В обстановке политического мракобесия перспектива научных филологических изысканий кажется Чернышевскому более реальной, и он именно с филологией связывает свои ближайшие жизненные планы. Между тем его друзья угадывают в нём выдающегося литературного деятеля. «Это человек замечательный, он, может быть, превзойдет Белинского», – говорил о нём проницательный И. И. Введенский.[522]
Тому же Введенскому, стоявшему в ряду передовых высокообразованных деятелей 1840-х годов, принадлежит характеристика Чернышевского, подводящая итоги университетского периода его жизни: «Он, несмотря на свои какие-нибудь двадцать три – двадцать четыре года, успел уже овладеть такой массой разносторонних познаний вообще, а по философии, истории, литературе и филологии в особенности, какую за редкость встретить в другом патентованном учёном… Да-с, так что, беседуя с ним, поверите ли, право, не знаешь, чему дивиться, начитанности ли, массе ли сведений, в которых он умел солиднейшим образом разобраться, или широте, проницательности и живости его ума… Замечательно организованная голова!
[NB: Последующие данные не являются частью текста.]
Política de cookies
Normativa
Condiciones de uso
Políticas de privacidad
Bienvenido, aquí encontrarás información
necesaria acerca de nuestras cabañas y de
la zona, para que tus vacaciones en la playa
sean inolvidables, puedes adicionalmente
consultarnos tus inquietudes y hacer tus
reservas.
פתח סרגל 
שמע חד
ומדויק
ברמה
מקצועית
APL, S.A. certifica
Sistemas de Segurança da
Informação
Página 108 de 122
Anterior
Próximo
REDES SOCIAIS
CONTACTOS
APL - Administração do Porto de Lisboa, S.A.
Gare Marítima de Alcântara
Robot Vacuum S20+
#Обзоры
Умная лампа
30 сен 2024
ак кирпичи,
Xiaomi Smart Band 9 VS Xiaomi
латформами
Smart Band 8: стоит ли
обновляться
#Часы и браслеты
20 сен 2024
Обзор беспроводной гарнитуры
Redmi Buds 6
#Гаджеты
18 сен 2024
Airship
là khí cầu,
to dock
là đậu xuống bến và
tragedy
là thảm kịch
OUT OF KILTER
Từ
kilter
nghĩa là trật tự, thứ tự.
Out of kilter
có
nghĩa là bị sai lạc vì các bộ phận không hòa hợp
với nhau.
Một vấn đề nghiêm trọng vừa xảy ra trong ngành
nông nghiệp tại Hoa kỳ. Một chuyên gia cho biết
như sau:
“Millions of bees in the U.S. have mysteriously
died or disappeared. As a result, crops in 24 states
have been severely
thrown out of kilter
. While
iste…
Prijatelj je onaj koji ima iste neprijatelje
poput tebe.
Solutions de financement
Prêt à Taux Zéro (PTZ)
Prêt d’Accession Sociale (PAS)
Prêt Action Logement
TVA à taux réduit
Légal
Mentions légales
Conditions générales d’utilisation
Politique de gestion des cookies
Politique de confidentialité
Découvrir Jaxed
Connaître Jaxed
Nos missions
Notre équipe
Смело можно предсказать, что этот даровитый человек должен в будущем занять видное место в нашей литературе».[523]Увольнение из корпуса состоялось 10 марта 1851 г.[524]
Глава четвертая. Учитель гимназии
16. Приезд в Саратов
Старшим учителем русской словесности в IV–VII классах Саратовской гимназии Чернышевский числился официально с 6 января 1851 г.[525]
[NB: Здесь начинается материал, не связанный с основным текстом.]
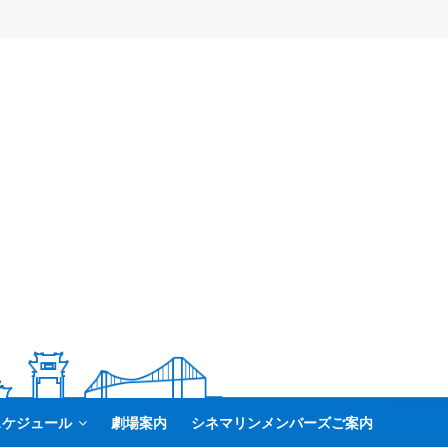
スケジュール
劇場案内
シネマリンメンバーズご案内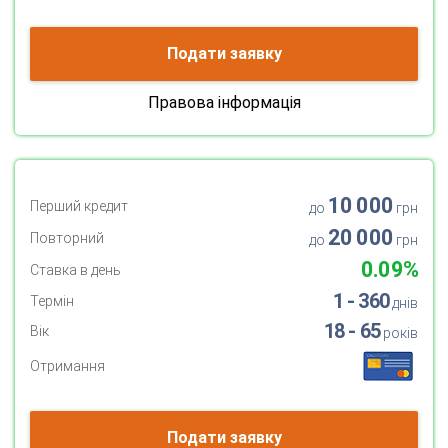
Подати заявку
Правова інформація
10 000
Перший кредит
до
грн
20 000
Повторний
до
грн
0.09%
Ставка в день
1 - 360
Термін
днів
18 - 65
Вік
років
Отримання
Подати заявку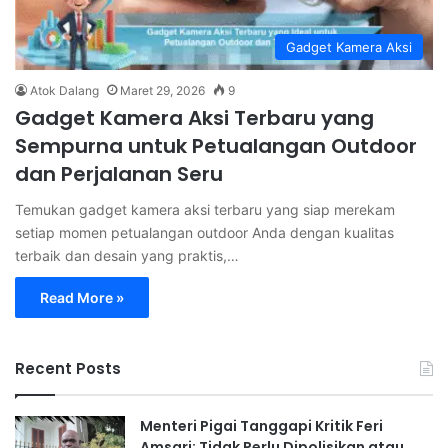
Gadget Kamera Aksi
Atok Dalang
Maret 29, 2026
9
Gadget Kamera Aksi Terbaru yang
Sempurna untuk Petualangan Outdoor
dan Perjalanan Seru
Temukan gadget kamera aksi terbaru yang siap merekam
setiap momen petualangan outdoor Anda dengan kualitas
terbaik dan desain yang praktis,…
Read More »
Recent Posts
Menteri Pigai Tanggapi Kritik Feri
Amsari: Tidak Perlu Dipolisikan atau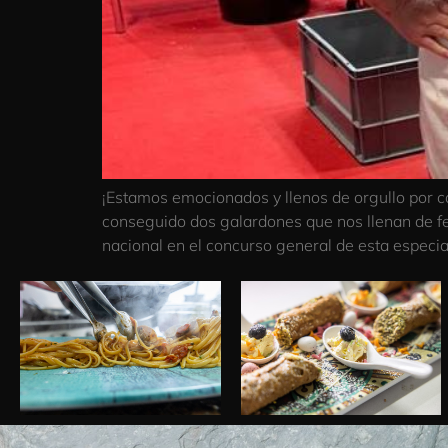
¡Estamos emocionados y llenos de orgullo por co
conseguido dos galardones que nos llenan de fe
nacional en el concurso general de esta especia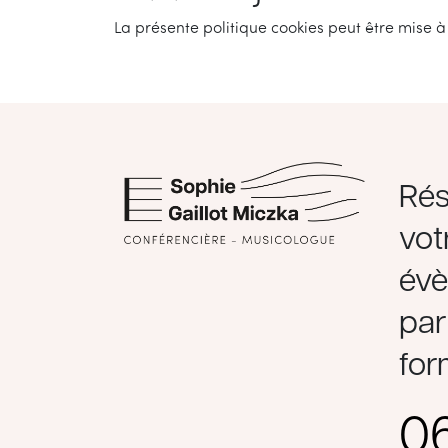
La présente politique cookies peut être mise à
Rés
vot
év
par
for
06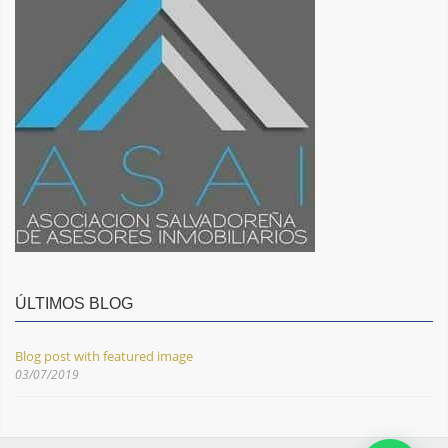
ÚLTIMOS BLOG
Blog post with featured image
03/07/2019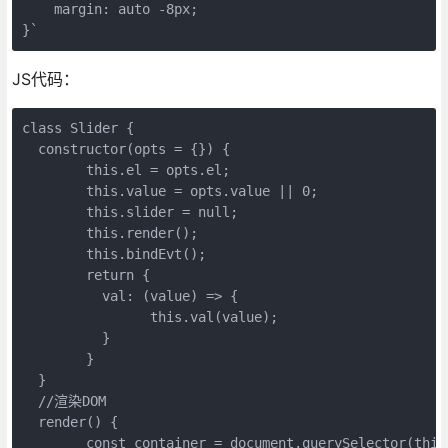
    margin: auto -8px;

}`
JS代码：
class Slider {

  constructor(opts = {}) {

	this.el = opts.el;

	this.value = opts.value || 0;

	this.slider = null;

	this.render();

	this.bindEvt();

	return {

	  val: (value) => {

		this.val(value);

	  }

	}

  }

  //渲染DOM

  render() {

	const container = document.querySelector(this.el);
по 10 сентября 1853 г. Однако фактически он вёл уроки со второй половины апреля 1851 г. до начала мая 1853 г. «Приедем мы, – писал он родителям из Симбирска 29 марта, – может быть, 3, а скорее 4 или 5 апреля» (XIV, 217). В родительский дом он прибыл с дорожным спутником Д. И. Минаевым, с которым «всё рассуждали между собою о коммунизме, волнениях в Западной Европе, революции, религии (я в духе Штрауса и Фейербаха)» (I, 402).Гимназия размещалась в здании, приобретённом в 1817 г. у губернатора А. Д. Панчулидзева. Обгоревший после пожара 1811 г.[526]
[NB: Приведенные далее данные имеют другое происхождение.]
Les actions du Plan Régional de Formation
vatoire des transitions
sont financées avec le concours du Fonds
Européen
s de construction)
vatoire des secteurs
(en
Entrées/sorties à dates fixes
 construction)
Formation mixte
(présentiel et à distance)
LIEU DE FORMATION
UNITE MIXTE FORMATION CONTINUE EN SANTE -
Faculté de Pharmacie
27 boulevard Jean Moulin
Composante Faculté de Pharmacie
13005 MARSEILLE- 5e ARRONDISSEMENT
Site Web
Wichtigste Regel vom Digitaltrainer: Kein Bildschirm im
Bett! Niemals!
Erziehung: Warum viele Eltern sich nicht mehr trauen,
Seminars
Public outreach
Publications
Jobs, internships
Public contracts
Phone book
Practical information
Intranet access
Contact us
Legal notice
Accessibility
дом был наскоро приспособлен под учебное заведение. «Время его постройки неизвестно. Оно так ветхо, что многое сгнило и близко к разрушению, а в нижнем этаже дома, где живут пансионеры, и во флигеле из-под стен проникают сырость и холод», – писал член главного управления училищ Постельс, посетивший гимназию с инспекторскими целями в 1862 г.,[527] через десять лет после отъезда из Саратова Чернышевского. А вот свидетельство учителя истории М. Лакомте, который начал службу в гимназии в 1855 г.: «Помещение гимназии с пансионом и для того времени было ветхо, стёрто, загрязнено <…> С первого раза гимназия делала такое впечатление, что здесь мало думают о педагогике вообще, а тем более о гигиенических и санитарных условиях жизни заведения».[528]